* Problem to work on *
Every line from the first record below down to the line that includes "Las comunidades autónomas donde haya una len" must be reproduced exactly; the pictures are not.

* Records to process *
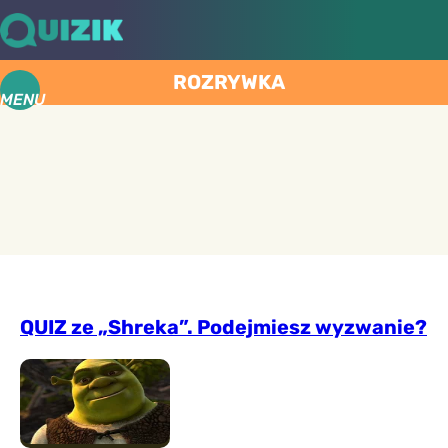
ROZRYWKA
MENU
QUIZ ze „Shreka”. Podejmiesz wyzwanie?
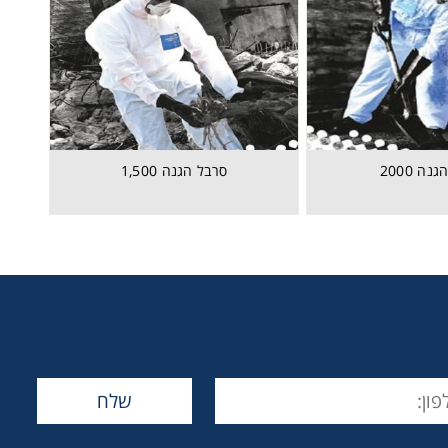
נה 2000
סרבל הגנה 1,500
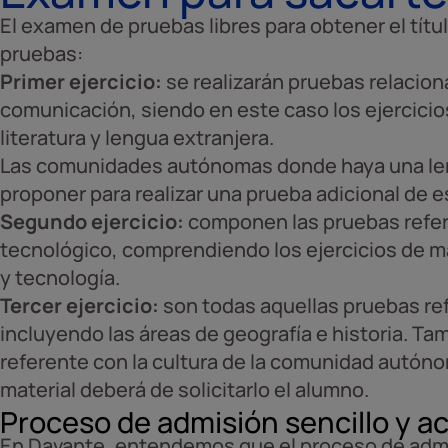
El examen de pruebas libres para obtener el títu
pruebas:
Primer ejercicio:
se realizarán pruebas relacion
comunicación, siendo en este caso los ejercicio
literatura y lengua extranjera.
Las comunidades autónomas donde haya una len
proponer para realizar una prueba adicional de 
Segundo ejercicio:
componen las pruebas refere
tecnológico, comprendiendo los ejercicios de m
y tecnología.
Tercer ejercicio:
son todas aquellas pruebas ref
incluyendo las áreas de geografía e historia. Ta
referente con la cultura de la comunidad autón
material deberá de solicitarlo el alumno.
Proceso de admisión sencillo y 
En Davante, entendemos que el proceso de admi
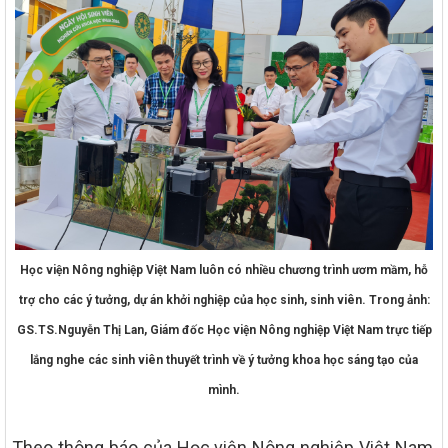
Học viện Nông nghiệp Việt Nam luôn có nhiều chương trình ươm mầm, hỗ
trợ cho các ý tưởng, dự án khởi nghiệp của học sinh, sinh viên. Trong ảnh:
GS.TS.Nguyễn Thị Lan, Giám đốc Học viện Nông nghiệp Việt Nam trực tiếp
lắng nghe các sinh viên thuyết trình về ý tưởng khoa học sáng tạo của
mình.
Theo thông báo của Học viện Nông nghiệp Việt Nam,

* Solution *
ROZRYWKA
MENU
QUIZ ze „Shreka”. Podejmiesz wyzwanie?
נה 2000
סרבל הגנה 1,500
El examen de pruebas libres para obtener el títu
pruebas:
Primer ejercicio:
se realizarán pruebas relacion
comunicación, siendo en este caso los ejercicio
literatura y lengua extranjera.
Las comunidades autónomas donde haya una len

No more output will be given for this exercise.